Neubeuern – Nun ja, die Sache entbehrt nicht einer gewissen Peinlichkeit. Da legt sich das Bürgerforum Inntal aus Neubeuern mächtig ins Zeug und will exemplarisch gegen die Bahn vors Bundesverfassungsgericht ziehen. Der kleine David bietet quasi dem großen Goliath die Stirn. Grund: Die Gemeinde Neubeuern will die Bahn nicht probebohren lassen.
Und nun wird’s kurios: Plötzlich findet sich in einer gemeindlichen Schublade ein Gutachten zu Bodenuntersuchungen an genau jener Stelle, an der die Bahn probebohren wollte.
Die Bahn sagt dazu lapidar: Diese Bodenuntersuchungen aus 2017 durch ein Rosenheimer Büro genügen uns. Also keine Bohrung, keine Klage und kein Bundesverfassungsgericht. Da reibt sich der Bürger verwundert die Augen.

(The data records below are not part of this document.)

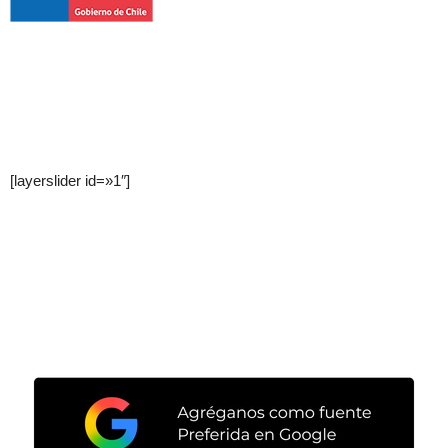
[layerslider id=»1″]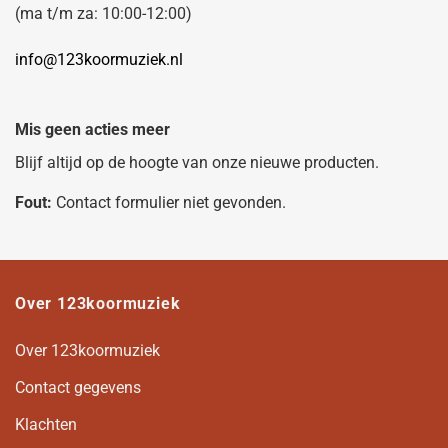
(ma t/m za: 10:00-12:00)
info@123koormuziek.nl
Mis geen acties meer
Blijf altijd op de hoogte van onze nieuwe producten.
Fout:
Contact formulier niet gevonden.
Over 123koormuziek
Over 123koormuziek
Contact gegevens
Klachten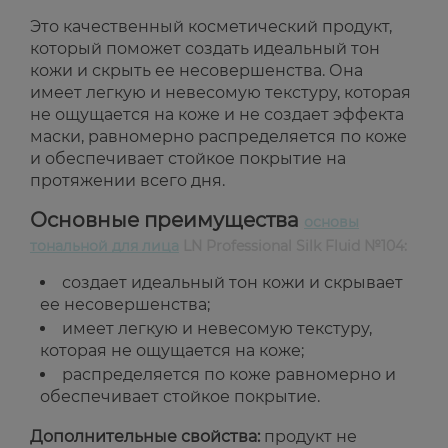
Это качественный косметический продукт,
который поможет создать идеальный тон
кожи и скрыть ее несовершенства. Она
имеет легкую и невесомую текстуру, которая
не ощущается на коже и не создает эффекта
маски, равномерно распределяется по коже
и обеспечивает стойкое покрытие на
протяжении всего дня.
Основные преимущества
основы
тональной для лица
LN Professional Silk Fluid №104:
создает идеальный тон кожи и скрывает
ее несовершенства;
имеет легкую и невесомую текстуру,
которая не ощущается на коже;
распределяется по коже равномерно и
обеспечивает стойкое покрытие.
Дополнительные свойства:
продукт не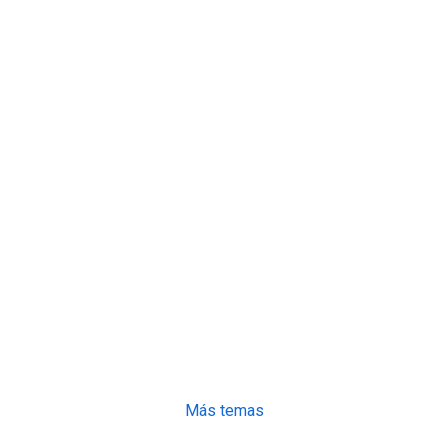
Más temas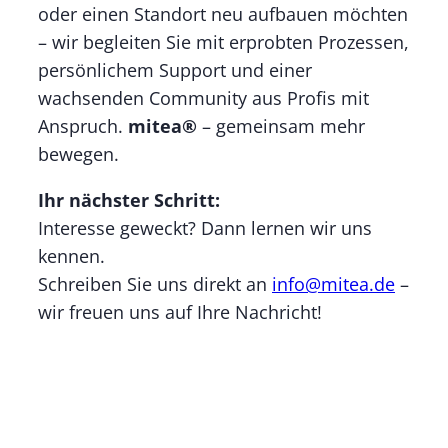
oder einen Standort neu aufbauen möchten
– wir begleiten Sie mit erprobten Prozessen,
persönlichem Support und einer
wachsenden Community aus Profis mit
Anspruch.
mitea®
– gemeinsam mehr
bewegen.
Ihr nächster Schritt:
Interesse geweckt? Dann lernen wir uns
kennen.
Schreiben Sie uns direkt an
info@mitea.de
–
wir freuen uns auf Ihre Nachricht!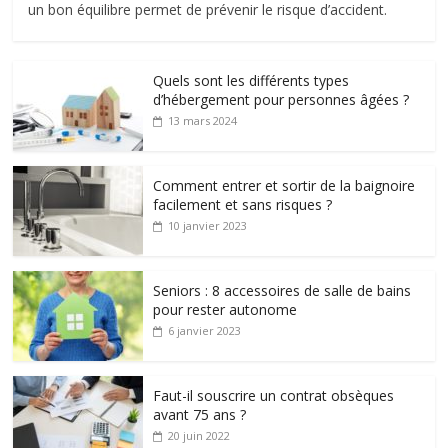
un bon équilibre permet de prévenir le risque d’accident.
Quels sont les différents types
d’hébergement pour personnes âgées ?
13 mars 2024
Comment entrer et sortir de la baignoire
facilement et sans risques ?
10 janvier 2023
Seniors : 8 accessoires de salle de bains
pour rester autonome
6 janvier 2023
Faut-il souscrire un contrat obsèques
avant 75 ans ?
20 juin 2022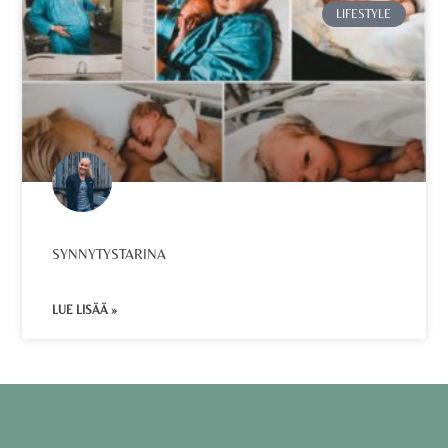
LIFESTYLE
SYNNYTYSTARINA
LUE LISÄÄ »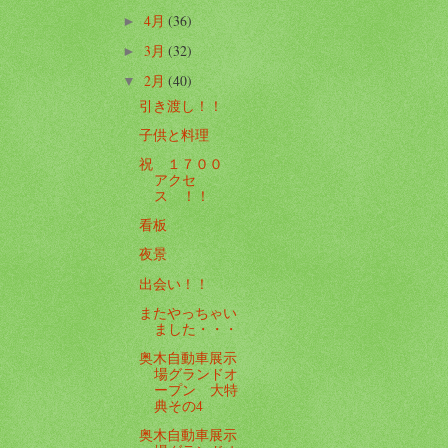
4月
(36)
►
3月
(32)
►
2月
(40)
▼
引き渡し！！
子供と料理
祝 １７００
アクセ
ス ！！
看板
夜景
出会い！！
またやっちゃい
ました・・・
奥木自動車展示
場グランドオ
ープン 大特
典その4
奥木自動車展示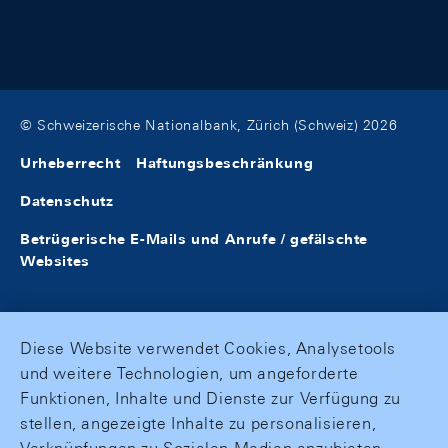
© Schweizerische Nationalbank, Zürich (Schweiz) 2026
Urheberrecht
Haftungsbeschränkung
Datenschutz
Betrügerische E-Mails und Anrufe / gefälschte
Websites
Diese Website verwendet Cookies, Analysetools
und weitere Technologien, um angeforderte
Funktionen, Inhalte und Dienste zur Verfügung zu
stellen, angezeigte Inhalte zu personalisieren,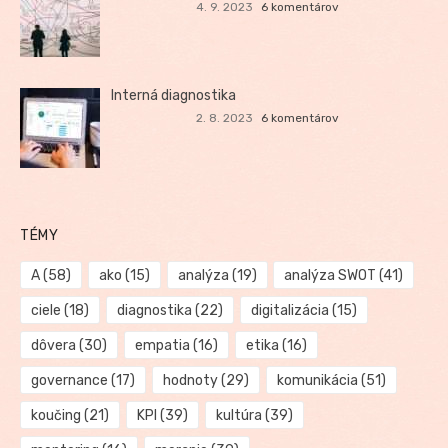
4. 9. 2023
6 komentárov
Interná diagnostika
2. 8. 2023
6 komentárov
TÉMY
A
(58)
ako
(15)
analýza
(19)
analýza SWOT
(41)
ciele
(18)
diagnostika
(22)
digitalizácia
(15)
dôvera
(30)
empatia
(16)
etika
(16)
governance
(17)
hodnoty
(29)
komunikácia
(51)
koučing
(21)
KPI
(39)
kultúra
(39)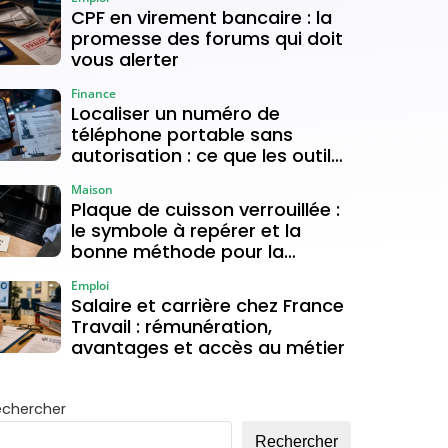
CPF en virement bancaire : la
promesse des forums qui doit
vous alerter
Finance
Localiser un numéro de
téléphone portable sans
autorisation : ce que les outils
gratuits permettent vraiment
Maison
Plaque de cuisson verrouillée :
le symbole à repérer et la
bonne méthode pour la
déverrouiller
Emploi
Salaire et carrière chez France
Travail : rémunération,
avantages et accès au métier
echercher
Rechercher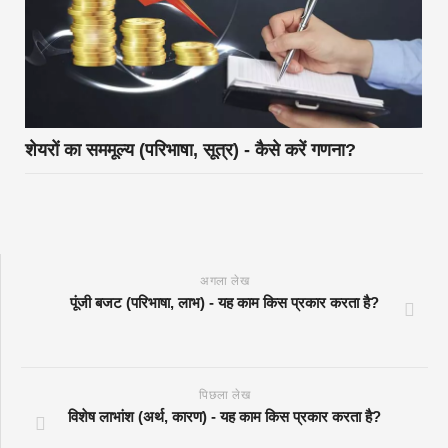
शेयरों का सममूल्य (परिभाषा, सूत्र) - कैसे करें गणना?
अगला लेख
पूंजी बजट (परिभाषा, लाभ) - यह काम किस प्रकार करता है?
पिछला लेख
विशेष लाभांश (अर्थ, कारण) - यह काम किस प्रकार करता है?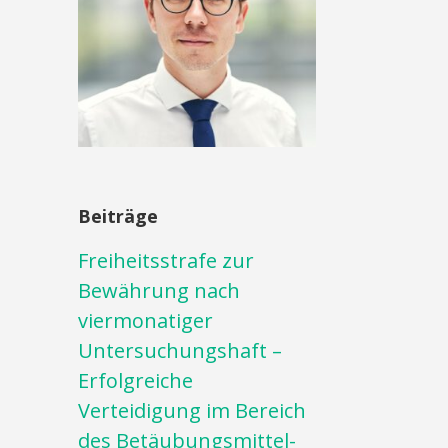
Beiträge
Freiheitsstrafe zur
Bewährung nach
viermonatiger
Untersuchungshaft –
Erfolgreiche
Verteidigung im Bereich
des Betäubungsmittel-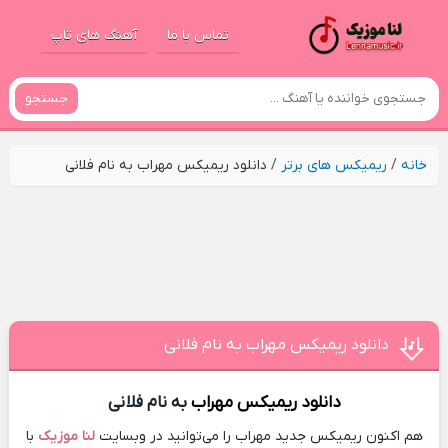
تماس با ما
آهنگ های تاپ
جستجو
خانه
/
ریمیکس های برتر
/
دانلود ریمیکس مهراب به نام فلانی
دانلود ریمیکس مهراب به نام فلانی
دانلود ریمیکس
مهراب
به نام فلانی
هم اکنون ریمیکس جدید مهراب را می‌توانید در وبسایت
لنا موزیک
با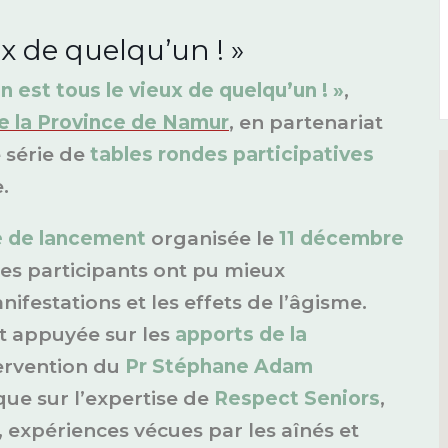
ux de quelqu’un ! »
n est tous le vieux de quelqu’un ! »
,
e la Province de Namur
, en partenariat
 série de
tables rondes participatives
.
 de lancement
organisée le
11 décembre
 les participants ont pu mieux
festations et les effets de l’âgisme.
st appuyée sur les
apports de la
tervention du
Pr Stéphane Adam
 que sur l’expertise de
Respect Seniors
,
, expériences vécues par les aînés et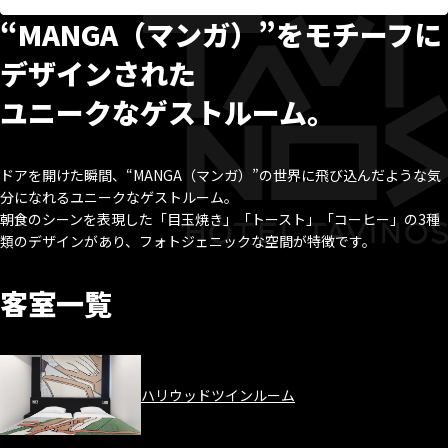
“MANGA（マンガ）”をモチーフに
デザインされた
ユニークなゲストルーム。
ドアを開けた瞬間、“MANGA（マンガ）”の世界に飛び込んだような気
分になれるユニークなゲストルーム。
朝食のシーンを表現した「目玉焼き」「トースト」「コーヒー」の3種
類のデザインがあり、フォトジェニックな空間が特徴です。
客室一覧
ハリウッドツインルーム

Fast ein wenig enttäuscht zeigte sich gestern Martin Schmid, Zweiter Bürgermeister der Inntalgemeinde und Sprecher des Bürgerforums, das sich gegen den Ausbau des Brenner-Nordzulaufs mit einem dritten und vierten Gleis stellt. Er hätte, so spürt man im Gespräch, die Bahn gerne vor ein Gericht gezogen. Denn dann hätte die Bahn Farbe bekennen und sich zu den erwarteten Verkehrszahlen äußern müssen, meint Schmid. Gewissermaßen schwarz auf weiß.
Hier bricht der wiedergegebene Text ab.